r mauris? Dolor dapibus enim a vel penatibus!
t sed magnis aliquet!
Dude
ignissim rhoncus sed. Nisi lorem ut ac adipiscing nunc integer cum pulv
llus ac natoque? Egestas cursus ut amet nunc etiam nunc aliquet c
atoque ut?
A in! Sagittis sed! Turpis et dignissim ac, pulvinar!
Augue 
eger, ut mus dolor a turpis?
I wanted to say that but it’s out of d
==
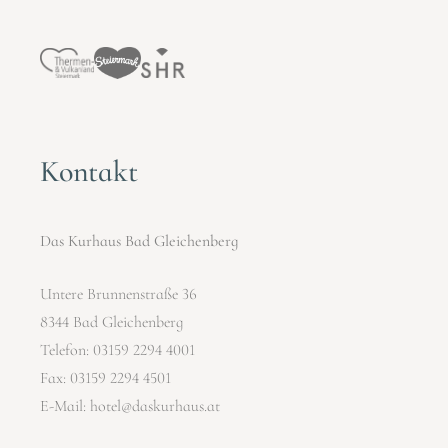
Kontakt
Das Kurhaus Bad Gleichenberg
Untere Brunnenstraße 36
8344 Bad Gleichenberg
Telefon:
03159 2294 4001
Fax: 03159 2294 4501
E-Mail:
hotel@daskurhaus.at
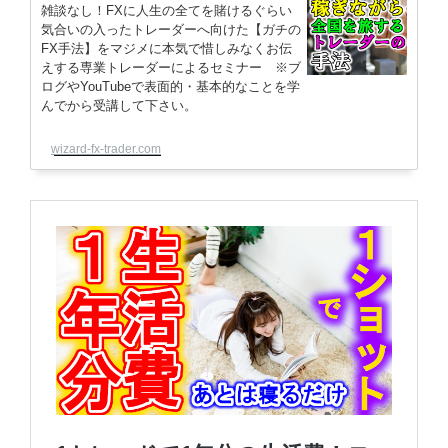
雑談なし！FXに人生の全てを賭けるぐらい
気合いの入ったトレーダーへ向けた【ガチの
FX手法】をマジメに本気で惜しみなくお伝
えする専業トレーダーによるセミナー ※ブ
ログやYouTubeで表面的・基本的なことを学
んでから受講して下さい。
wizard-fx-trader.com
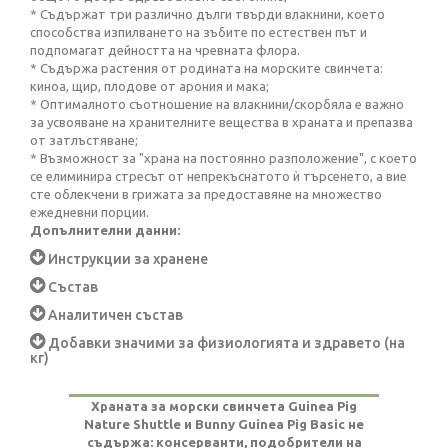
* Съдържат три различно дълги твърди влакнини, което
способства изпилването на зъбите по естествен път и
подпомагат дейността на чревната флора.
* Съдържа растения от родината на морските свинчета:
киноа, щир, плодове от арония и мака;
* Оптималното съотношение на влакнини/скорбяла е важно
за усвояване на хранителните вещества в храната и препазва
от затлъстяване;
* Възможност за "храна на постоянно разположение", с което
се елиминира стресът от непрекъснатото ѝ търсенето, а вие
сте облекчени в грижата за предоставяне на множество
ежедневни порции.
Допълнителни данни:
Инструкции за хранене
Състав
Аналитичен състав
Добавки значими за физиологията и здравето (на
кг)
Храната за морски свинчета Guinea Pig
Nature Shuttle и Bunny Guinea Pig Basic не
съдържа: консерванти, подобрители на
---
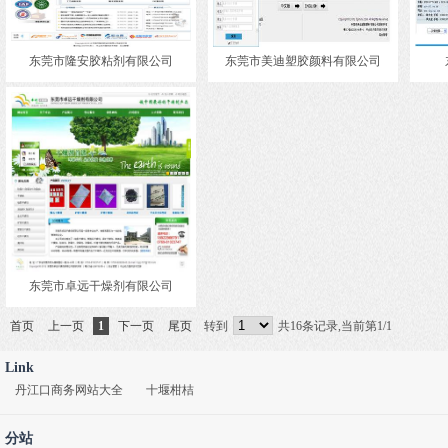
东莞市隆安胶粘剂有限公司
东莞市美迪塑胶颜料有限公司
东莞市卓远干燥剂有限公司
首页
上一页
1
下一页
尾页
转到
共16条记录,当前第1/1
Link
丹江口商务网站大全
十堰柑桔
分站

WHAT YOU HAVE TO DO:
In the data above, find the line with "r mauris? Dolor dapibus enim a vel penatibus!" and the line with "I wanted to say that but it’s out of d". Retype both, plus every line between them, exactly.

SOLUTION:
r mauris? Dolor dapibus enim a vel penatibus!
t sed magnis aliquet!
Dude
ignissim rhoncus sed. Nisi lorem ut ac adipiscing nunc integer cum pulv
llus ac natoque? Egestas cursus ut amet nunc etiam nunc aliquet c
atoque ut?
A in! Sagittis sed! Turpis et dignissim ac, pulvinar!
Augue 
eger, ut mus dolor a turpis?
I wanted to say that but it’s out of d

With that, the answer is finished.